What are your current plans? Is this something you see long term?

I don’t have a concrete goal for it. I released some music back in 2019/20, but I was really struggling so took a break from it. To get back to it after such a long pause was great. I had a lot of anxiety of how that was going to be, especially after the pandemic. The music is quite niche so I don’t think it has mass mainstream appeal. If you can find people who resonate with it, then that’ something that really interests me. I think I could put three records out this year at a push. I’m also working on writing a TV show that would be soundtracked by my music.


How have you found the reception in Berlin? Do you think the project would be well received in the UK, for example?

I would love to play in Scotland. When I go back home I only go for a short time so I’ve never managed to build a gig around it. For a long time, in Berlin, I felt like the crowd didn’t really buy into the mix of comedy and tragedy that I was singing about. There was always one Brit at the back who thought it was great. There’s always been a native voice that’s helped me through the more difficult gigs. The crowds are much more responsive and international now, but I would be curious to see how it would go in the UK. The nuances of my lyrics are much better understood by native speakers. There is a realist Scottish root to the lyrics that would resonate with people back home.

The nuances of my lyrics are much better understood by native speakers. There is a realist Scottish root to the lyrics that would resonate with people back home


Do you have any particular British influences?

Funny you should ask, I’m wearing an Avalanche Records t-shirt right now. I worked there in Edinburgh for years. Shout out to Kevin Buckle if he’s reading this! That was my education in terms of music. I liked bog-standard student stuff and came out with a niche knowledge of Edinburgh folk music. Names like Withered Hand, Emma Pollock from the Delgados. These were writers who I felt so inspired by, we had shared experiences. Most of them treat it with a wry, comedic viewpoint. I think indie folk can sometimes lean towards the very serious so it was good to lean towards the more cynical takes.
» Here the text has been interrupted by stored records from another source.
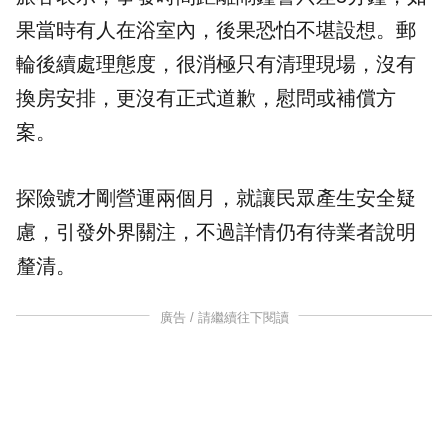
果當時有人在浴室內，後果恐怕不堪設想。郵
輪後續處理態度，很消極只有清理現場，沒有
換房安排，更沒有正式道歉，慰問或補償方
案。
探險號才剛營運兩個月，就讓民眾產生安全疑
慮，引發外界關注，不過詳情仍有待業者說明
釐清。
廣告 / 請繼續往下閱讀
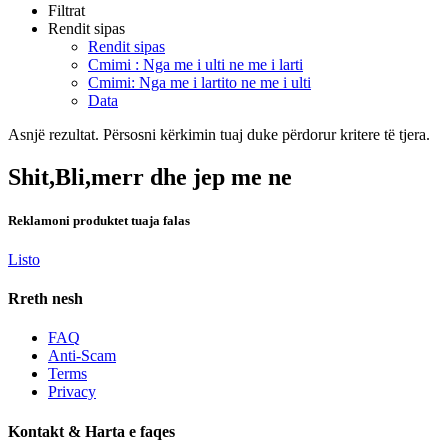
Filtrat
Rendit sipas
Rendit sipas
Cmimi : Nga me i ulti ne me i larti
Cmimi: Nga me i lartito ne me i ulti
Data
Asnjë rezultat. Përsosni kërkimin tuaj duke përdorur kritere të tjera.
Shit,Bli,merr dhe jep me ne
Reklamoni produktet tuaja falas
Listo
Rreth nesh
FAQ
Anti-Scam
Terms
Privacy
Kontakt & Harta e faqes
Is there more of a focus on music, or has poetry played a part?

It took me years to wrap my head around poetry. I just didn’t understand it and dismissed it. I’ve been involved in the Berlin spoken word poetry scene, it is very queer friendly, diverse, there are lots of different voices. Sometimes the singer-songwriter scene can be very heterosexual, cis-male dominated. Seeing poetry live has educated me in the arts. I had nothing to relate to when I studied poetry at school, it scarred me. I do love Robert Burns though, Bob Dylan is a big fan of him and it was great to see an artist I love speak about him.


What is your most influential and favourite album?

Good question! This is my break up album. I always go back to it when I have a break up. I don’t know what that says about my biography! It would probably have to be The Midnight Organ Fight by Frightened Rabbit. I highly recommend it. It’s a beautiful piece of work.